Do speaker cables need a burn in period?


I have heard some say that speaker cables do need a 'burn in', and some say that its totally BS.
What say you?


128x128gawdbless
Was the cable burned in?
Sure, it has been "cables" not just one and, as discussed earlier, I use the Audiodharma Cable Cooker on all my cables since I don't care to spend my time listening for burn-in changes or keeping a log of how something sounds over many hundreds of hours.
stevecham
No one here has the courage to talk about everyone’s brain burn-in period though. Neurons are far more adaptable than speaker cables. We are very good at the process of belief.

>>>>Fools rush in where angels fear to tread. Here we go again with the Anti Audiophile screed that it’s all psychological, audiophiles are easily fooled, directionality and burn in can’t possibly be real so audiophiles must be either lying or hallucinating. Maybe they’re two beers over the line. 🍺 🍺 Placebo effect, expectation bias, alien abduction, mass hysteria. 😂 Pick your fav.

Auditory memory of sounds we're exposed too frequently over a long period of time is good: e.g. a parent's voice.

Auditory memory of a sound experienced once over a fairly short period of time, e.g. an auditioning of a new audio component, is very poor.

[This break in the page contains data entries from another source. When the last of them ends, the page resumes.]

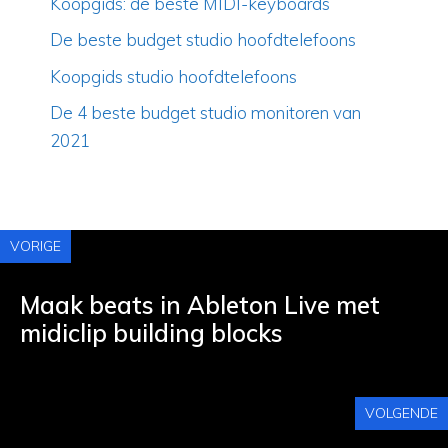
Koopgids: de beste MIDI-keyboards
De beste budget studio hoofdtelefoons
Koopgids studio hoofdtelefoons
De 4 beste budget studio monitoren van
2021
VORIGE
Maak beats in Ableton Live met
midiclip building blocks
VOLGENDE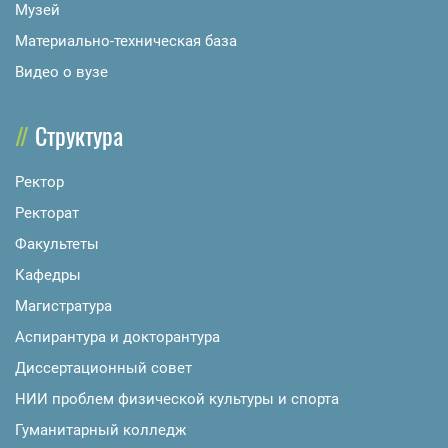
Музей
Материально-техническая база
Видео о вузе
Структура
Ректор
Ректорат
Факультеты
Кафедры
Магистратура
Аспирантура и докторантура
Диссертационный совет
НИИ проблем физической культуры и спорта
Гуманитарный колледж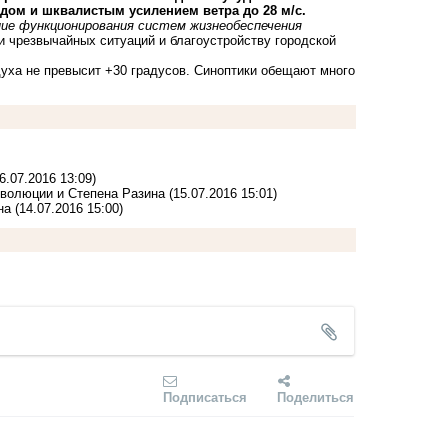
адом и шквалистым усилением ветра до 28 м/с.
ие функционирования систем жизнеобеспечения
 чрезвычайных ситуаций и благоустройству городской
духа не превысит +30 градусов. Синоптики обещают много
6.07.2016 13:09)
еволюции и Степена Разина
(15.07.2016 15:01)
на
(14.07.2016 15:00)
Подписаться
Поделиться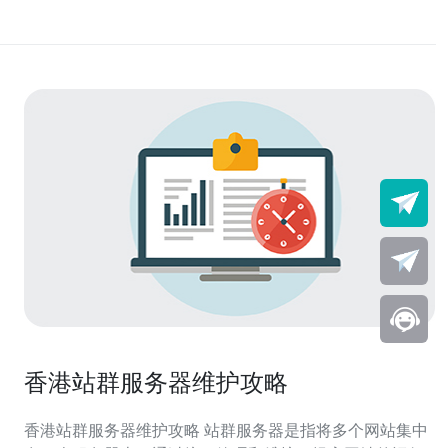
香港站群服务器维护攻略
香港站群服务器维护攻略 站群服务器是指将多个网站集中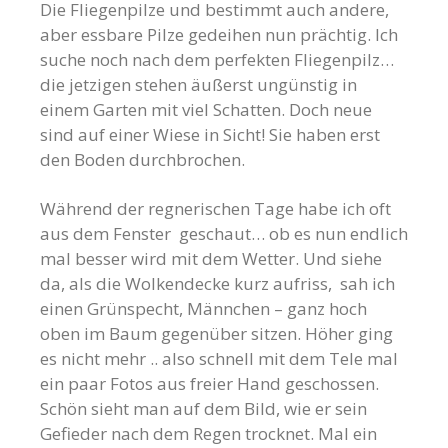
Die Fliegenpilze und bestimmt auch andere,
aber essbare Pilze gedeihen nun prächtig. Ich
suche noch nach dem perfekten Fliegenpilz…
die jetzigen stehen äußerst ungünstig in
einem Garten mit viel Schatten. Doch neue
sind auf einer Wiese in Sicht! Sie haben erst
den Boden durchbrochen.
Während der regnerischen Tage habe ich oft
aus dem Fenster geschaut… ob es nun endlich
mal besser wird mit dem Wetter. Und siehe
da, als die Wolkendecke kurz aufriss, sah ich
einen Grünspecht, Männchen – ganz hoch
oben im Baum gegenüber sitzen. Höher ging
es nicht mehr .. also schnell mit dem Tele mal
ein paar Fotos aus freier Hand geschossen.
Schön sieht man auf dem Bild, wie er sein
Gefieder nach dem Regen trocknet. Mal ein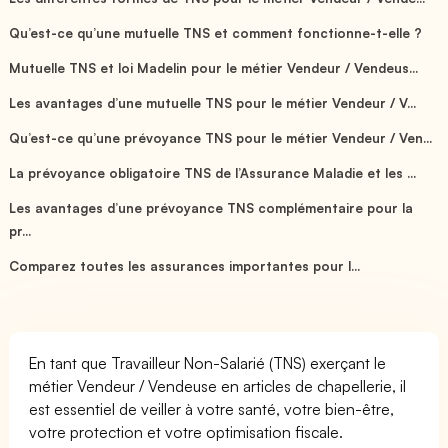
Qu’est-ce qu’une mutuelle TNS et comment fonctionne-t-elle ?
Mutuelle TNS et loi Madelin pour le métier Vendeur / Vendeus...
Les avantages d’une mutuelle TNS pour le métier Vendeur / V...
Qu’est-ce qu’une prévoyance TNS pour le métier Vendeur / Ven...
La prévoyance obligatoire TNS de l’Assurance Maladie et les ...
Les avantages d’une prévoyance TNS complémentaire pour la
pr...
Comparez toutes les assurances importantes pour l...
En tant que Travailleur Non-Salarié (TNS) exerçant le
métier Vendeur / Vendeuse en articles de chapellerie, il
est essentiel de veiller à votre santé, votre bien-être,
votre protection et votre optimisation fiscale.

Hence, impossible to judge with your ears how much burn-in of cables helps.  If you listen to them once, you can't remember by the time they're fully cooked.  If you listen to them over a period of time, to form a more durable impression, you're actually burning them in while you listen.

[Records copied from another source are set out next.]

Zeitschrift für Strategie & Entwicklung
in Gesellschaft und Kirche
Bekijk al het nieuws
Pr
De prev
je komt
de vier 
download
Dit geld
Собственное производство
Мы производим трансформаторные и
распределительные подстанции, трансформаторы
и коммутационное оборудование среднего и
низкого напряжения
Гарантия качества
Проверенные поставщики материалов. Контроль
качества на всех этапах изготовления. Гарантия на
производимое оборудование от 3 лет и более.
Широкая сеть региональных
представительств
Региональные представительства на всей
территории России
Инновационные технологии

All you can really judge is whether, subjectively, the experience of listening to them after burn-in is as positive to you or more so, compared to your judgment when you first listened.  This isn't the same thing.

Factor in favorite music selections that you know very well and it's incredibly easy to discern break in, even with cables. When your equipment is already broken in, trying new cables with music that you're intimately familiar with is actually quite an easy thing to do. 

Don't we always cite our favorite go to CDs and records when evaluating gear? Why would it be any different with cables?